Beata Kozidrak jest jedną z ikon polskiej branży muzycznej. Piosenkarka nie traci zainteresowania mediów, a na koncertach zespołu Bajm pojawia się liczna publiczność. Wokalistka jest obecnie na świeczniku. Wszystko przez sensualny taniec, który zaprezentowała na jednym z wrześniowych występów. Oprócz nagrania z wyzywającymi ruchami, pojawiło się inne, na którym córka Kozidrak pomaga wejść mamie na scenę.

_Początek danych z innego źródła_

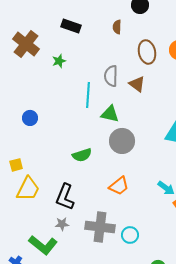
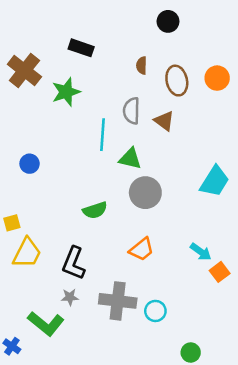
brown semicircle: (117, 27) -> (142, 65), moved
green star: (59, 61) -> (66, 92), size x1.6

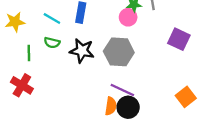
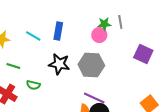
green semicircle: (52, 43) -> (33, 85), moved
green line: (29, 53) -> (13, 66), turned -72

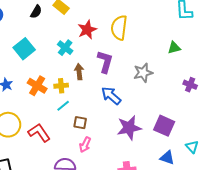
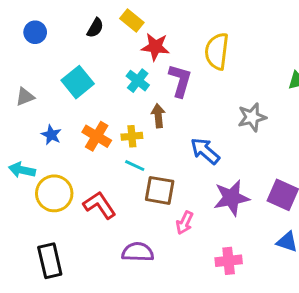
red star: (87, 30) -> (155, 47), moved, turned 30
purple L-shape: (105, 62) -> (180, 81), moved
cyan line: (63, 106) -> (135, 166), turned 64
brown square: (80, 123) -> (160, 190), size x1.5
pink arrow: (85, 145) -> (185, 223), moved

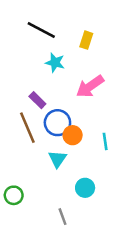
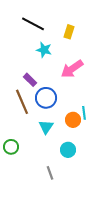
orange circle: (73, 135) -> (73, 120), moved
green circle: (14, 195) -> (11, 147), moved

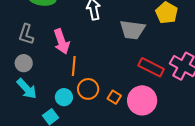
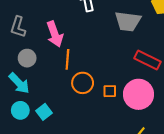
gray circle: (24, 63) -> (27, 58), moved
cyan circle: (64, 97) -> (20, 110), moved
orange square: (114, 97) -> (110, 91), turned -32

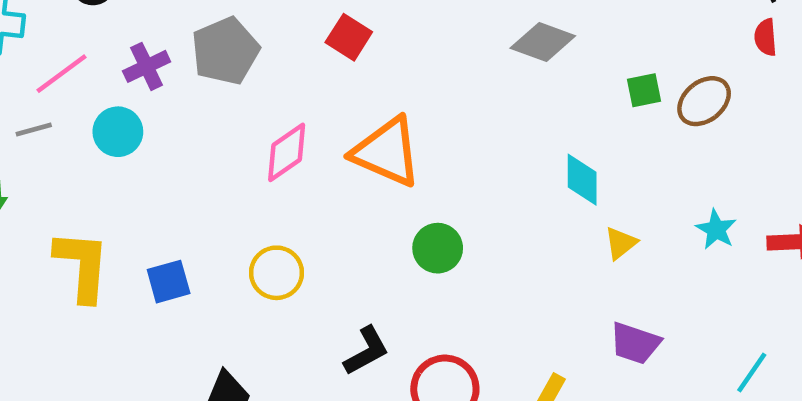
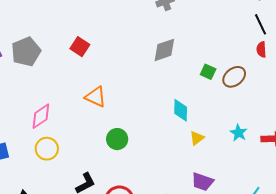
gray diamond: (543, 42) -> (164, 50), turned -40
green square: (644, 90) -> (208, 72), turned 35
pink diamond: (287, 152) -> (41, 116), moved
orange triangle: (387, 152) -> (96, 97), size x0.7

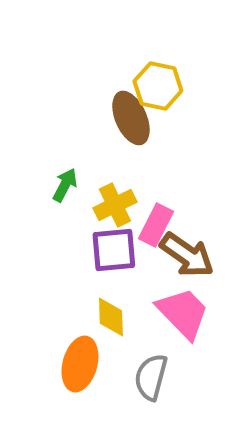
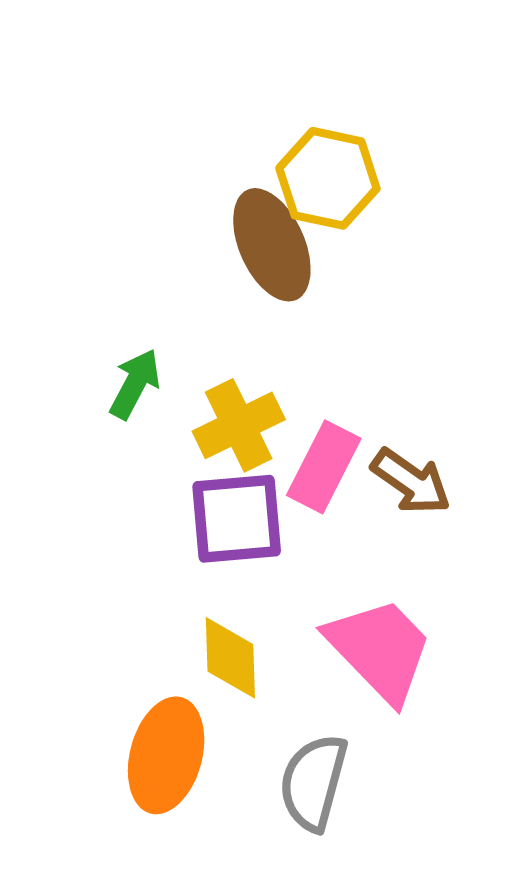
brown arrow: (187, 255) -> (411, 481), moved, size x0.7

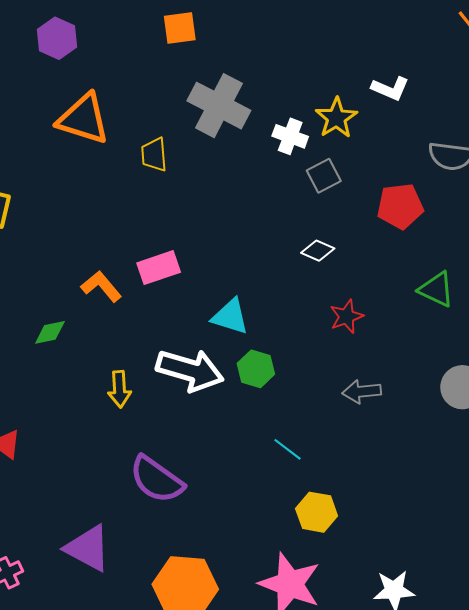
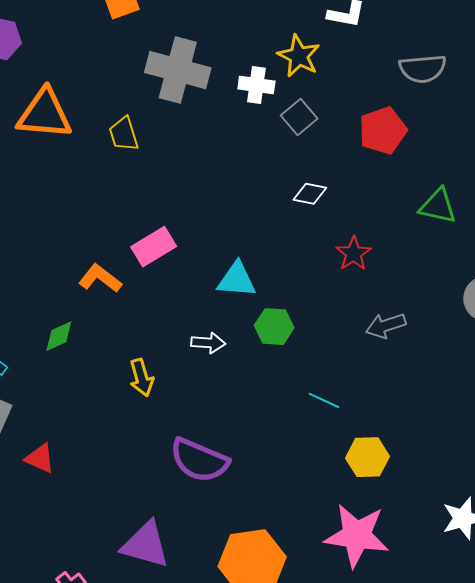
white arrow: (190, 370) -> (208, 343), size x0.5

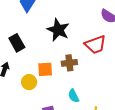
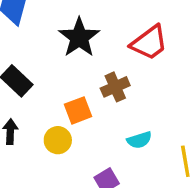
black star: (58, 30) -> (79, 37), turned 30
cyan semicircle: (73, 96) -> (139, 140), turned -64

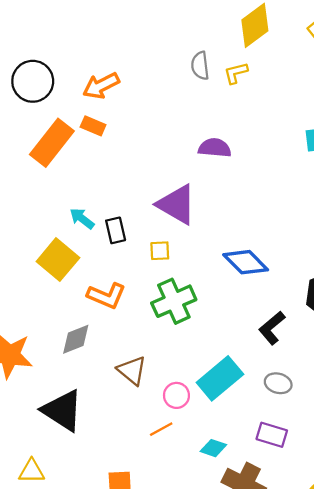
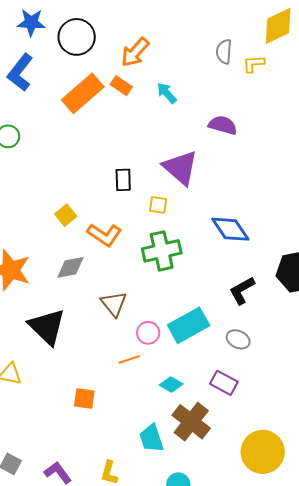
orange arrow: (101, 86) -> (135, 52), turned -32
cyan arrow: (82, 218) -> (167, 93), moved
yellow square: (58, 260) -> (66, 215), moved, size x0.6

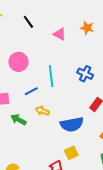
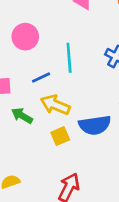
yellow arrow: (42, 111) -> (55, 105), size x1.5
yellow square: (71, 153) -> (60, 136), moved

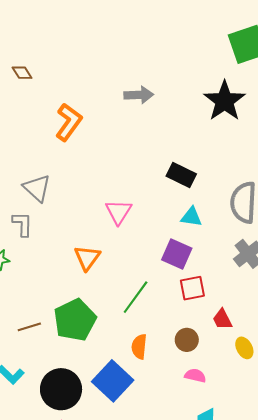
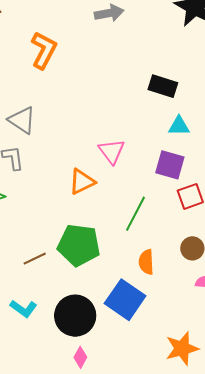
pink triangle: (119, 212) -> (112, 151), moved
orange triangle: (87, 258) -> (82, 182), turned 36
green pentagon: (75, 320) -> (79, 245), turned -30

Wokalistka kultowego zespołu pomimo że ma 64 lata, widać, iż cały czas ma w sobie energię i wigor. Nie zwalnia tempa i ciągle koncertuje, chętnie prezentując się w odkrytych strojach. 14 września gwiazda pojawiła się z grupą w Szczecinie, gdzie zagrali koncert z okazji 45-lecia zespołu. Ten koncert nie przeszedł bez echa. Na TikToku pojawiło się wiele nagrań z tego wydarzenia. Jedno z nich mogło zaskoczyć wielu. Można dostrzec, jak Kozidrak opiera się na córce, która pomaga jej wejść na scenę. Panie próbują usłyszeć, którą z piosenek chciałaby usłyszeć widownia. Córka podpowiada, że to czas, aby zaśpiewać "Lato, jak ze snu". W związku z tą sytuacją w sieci pojawiły się komentarze, iż możliwe jest to, że piosenkarka doznała urazu. Nie jest to jednak potwierdzona informacja.
W sieci zawrzało, gdy światło dzienne ujrzało nagranie ze szczecińskiego koncertu. Podczas wykonywania piosenki "OK. OK. Nic nie wiem, nic nie wiem" zaczęła prezentować kocie ruchy i sensualnie wiła się na scenie. Ubrana była w jak zwykle odważny strój - krótkie spodenki, kabaretki i marynarkę. W tańcu było widać dużą pewność siebie. Filmik szybko stał się viralem, a internauci ostro zabrali się za komentowanie tego występu. Autor nagranie postanowił wkroczyć do akcji i wyjaśnić sprawę. "Powiedzmy najpierw o tym, że Beata od lat podczas wykonywania tego utworu zachowuje się jak na tym filmiku. Jest to utwór, który napisała w 1982 roku i na przekór władzy komunistycznej, mówi o narracji prostytutki. Beata podczas show robi performance, wciela się w rolę. Hejterom radźcie posłuchać tekstu piosenki, koniecznie ze zrozumieniem" - czytamy w jego wpisie na Facebooku.